Tel
était le thème d’un panel de haut niveau organisé vendredi, par la Coalition
des alternatives africaines dette et développement (CAD-Mali), en partenariat
avec l’ONG Cordaid (une organisation internationale néerlandaise de secours
d’urgence et de développement). L’initiative s’inscrit dans le cadre de la mise
en œuvre des activités du Programme de l’Alliance «Just future» ou
« avenir juste », avec le soutien financier du Royaume des Pays-Bas.
La cérémonie
d’ouverture a été présidée par le représentant du ministre de la Sécurité et de
la Protection civile, le colonel-major Philipe Sangaré, en présence du
président de la CAD-Mali, Issa Kamissoko et bien d’autres personnalités.
Ce panel
ambitionnait de contribuer à améliorer la gouvernance du secteur de la sécurité
et à rendre les prestataires dudit secteur plus réactifs, plus redevables et
plus équitables par rapport aux aspirations prioritaires des communautés en
matière de sécurité.
Au cours de
la rencontre, les participants issus de divers horizons, ont assisté à des
présentations faites par des spécialistes des questions de Justice et d’État de
droit, de gouvernance et de RSS, à travers plusieurs thématiques.

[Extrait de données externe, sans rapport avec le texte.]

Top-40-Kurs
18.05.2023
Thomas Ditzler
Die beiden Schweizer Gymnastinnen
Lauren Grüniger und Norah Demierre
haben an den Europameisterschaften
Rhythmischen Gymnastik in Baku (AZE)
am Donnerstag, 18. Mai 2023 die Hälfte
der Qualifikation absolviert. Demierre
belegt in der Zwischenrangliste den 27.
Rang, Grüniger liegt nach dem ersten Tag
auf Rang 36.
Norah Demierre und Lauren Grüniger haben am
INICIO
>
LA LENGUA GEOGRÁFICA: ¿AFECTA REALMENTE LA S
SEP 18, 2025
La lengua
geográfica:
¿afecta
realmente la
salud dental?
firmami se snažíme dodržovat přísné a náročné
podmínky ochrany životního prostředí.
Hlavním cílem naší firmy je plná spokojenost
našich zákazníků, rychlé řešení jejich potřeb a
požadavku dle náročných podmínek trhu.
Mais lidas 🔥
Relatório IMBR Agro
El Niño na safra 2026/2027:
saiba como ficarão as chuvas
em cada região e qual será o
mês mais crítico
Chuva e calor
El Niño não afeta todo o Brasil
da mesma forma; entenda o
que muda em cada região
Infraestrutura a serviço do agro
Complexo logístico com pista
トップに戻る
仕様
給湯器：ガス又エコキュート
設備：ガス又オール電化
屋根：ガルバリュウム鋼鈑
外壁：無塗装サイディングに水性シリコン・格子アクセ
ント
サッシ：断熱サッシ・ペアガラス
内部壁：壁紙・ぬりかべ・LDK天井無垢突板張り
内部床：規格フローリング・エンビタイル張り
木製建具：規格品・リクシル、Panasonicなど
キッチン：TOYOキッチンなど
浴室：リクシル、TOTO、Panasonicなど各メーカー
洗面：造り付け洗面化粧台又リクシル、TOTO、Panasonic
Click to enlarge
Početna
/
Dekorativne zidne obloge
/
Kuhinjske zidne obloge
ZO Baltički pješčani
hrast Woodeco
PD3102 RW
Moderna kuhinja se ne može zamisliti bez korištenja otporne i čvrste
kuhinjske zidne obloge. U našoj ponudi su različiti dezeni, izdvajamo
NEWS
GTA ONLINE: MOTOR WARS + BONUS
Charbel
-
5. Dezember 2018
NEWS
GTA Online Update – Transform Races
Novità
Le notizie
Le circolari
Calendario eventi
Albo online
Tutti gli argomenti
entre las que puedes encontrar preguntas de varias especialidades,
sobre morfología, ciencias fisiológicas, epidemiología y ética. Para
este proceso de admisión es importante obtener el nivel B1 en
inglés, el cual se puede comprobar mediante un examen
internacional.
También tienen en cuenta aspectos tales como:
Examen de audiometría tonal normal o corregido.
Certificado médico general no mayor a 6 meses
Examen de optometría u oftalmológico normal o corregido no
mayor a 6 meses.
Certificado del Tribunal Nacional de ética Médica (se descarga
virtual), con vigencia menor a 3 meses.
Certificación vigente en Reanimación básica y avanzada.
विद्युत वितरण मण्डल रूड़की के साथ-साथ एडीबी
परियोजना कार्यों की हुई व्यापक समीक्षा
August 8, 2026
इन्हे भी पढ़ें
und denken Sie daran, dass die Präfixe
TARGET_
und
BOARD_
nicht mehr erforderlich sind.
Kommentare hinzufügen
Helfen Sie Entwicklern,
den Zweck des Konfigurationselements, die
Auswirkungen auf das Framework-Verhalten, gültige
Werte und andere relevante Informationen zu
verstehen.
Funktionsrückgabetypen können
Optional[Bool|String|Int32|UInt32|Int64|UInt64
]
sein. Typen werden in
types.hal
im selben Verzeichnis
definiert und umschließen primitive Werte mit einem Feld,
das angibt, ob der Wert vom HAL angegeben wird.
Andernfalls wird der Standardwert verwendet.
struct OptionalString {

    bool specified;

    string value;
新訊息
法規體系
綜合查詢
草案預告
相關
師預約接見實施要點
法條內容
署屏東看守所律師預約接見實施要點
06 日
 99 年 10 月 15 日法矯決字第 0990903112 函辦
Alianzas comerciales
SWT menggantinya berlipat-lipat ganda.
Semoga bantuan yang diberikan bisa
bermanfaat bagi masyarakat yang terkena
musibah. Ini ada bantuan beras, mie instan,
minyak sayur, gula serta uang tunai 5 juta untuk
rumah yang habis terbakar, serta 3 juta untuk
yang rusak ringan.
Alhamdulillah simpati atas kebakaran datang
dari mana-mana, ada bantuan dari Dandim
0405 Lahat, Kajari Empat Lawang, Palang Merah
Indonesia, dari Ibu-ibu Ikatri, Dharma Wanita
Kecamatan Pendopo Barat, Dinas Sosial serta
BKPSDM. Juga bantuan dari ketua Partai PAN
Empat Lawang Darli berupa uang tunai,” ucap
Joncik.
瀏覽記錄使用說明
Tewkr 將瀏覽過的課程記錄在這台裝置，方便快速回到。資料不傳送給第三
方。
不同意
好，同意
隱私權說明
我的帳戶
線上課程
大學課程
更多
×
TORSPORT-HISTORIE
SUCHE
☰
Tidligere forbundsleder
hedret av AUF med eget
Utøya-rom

Il s’agit
notamment «les enjeux et défis de mise en œuvre de l’Accord pour la paix et la
Réconciliation au Mali, issu du processus d’Alger en lien avec la RSS au Mali»,
«les défis et enjeux liés à l’implication des femmes et des jeunes dans le
processus de la RSS au Mali et dans la mise en œuvre de l’Accord pour la paix
et la réconciliation au Mali, issu du processus d’Alger»…
Dans son
discours d’ouverture, le colonel-major Philippe Sangaré a estimé que le panel
de haut niveau qui revêt une importance capitale dans le cadre de la
refondation de l’État et la consolidation de la paix. Selon lui, l’amélioration
de la gouvernance du secteur de la sécurité reste une préoccupation importante
des autorités du pays.
C’est dans cette dynamique que le chef de l’État, le
colonel Assimi Goïta, a fait du renforcement de la sécurité sur l’ensemble du
territoire, un axe prioritaire de la Transition en cours. «Il s’agira pour nous
d’intensifier les efforts pour contribuer au quotidien à l’amélioration de
l’efficacité et de la crédibilité des institutions pour offrir des services de
qualité aux populations», a expliqué le colonel-major Philippe Sangaré. Pour
lui, il s’agit aussi d’instaurer une nouvelle culture inclusive et prenant en
compte la dimension humaine, le changement d’attitude et de comportement.
Le président
de la CAD-Mali a, pour sa part, rappelé que depuis près d’une décennie, notre
pays est confronté à une instabilité marquée par une crise multidimensionnelle.
Selon Issa Kamissoko, les communautés rencontrent d’énormes difficultés pour
accéder aux services de sécurité et de justice.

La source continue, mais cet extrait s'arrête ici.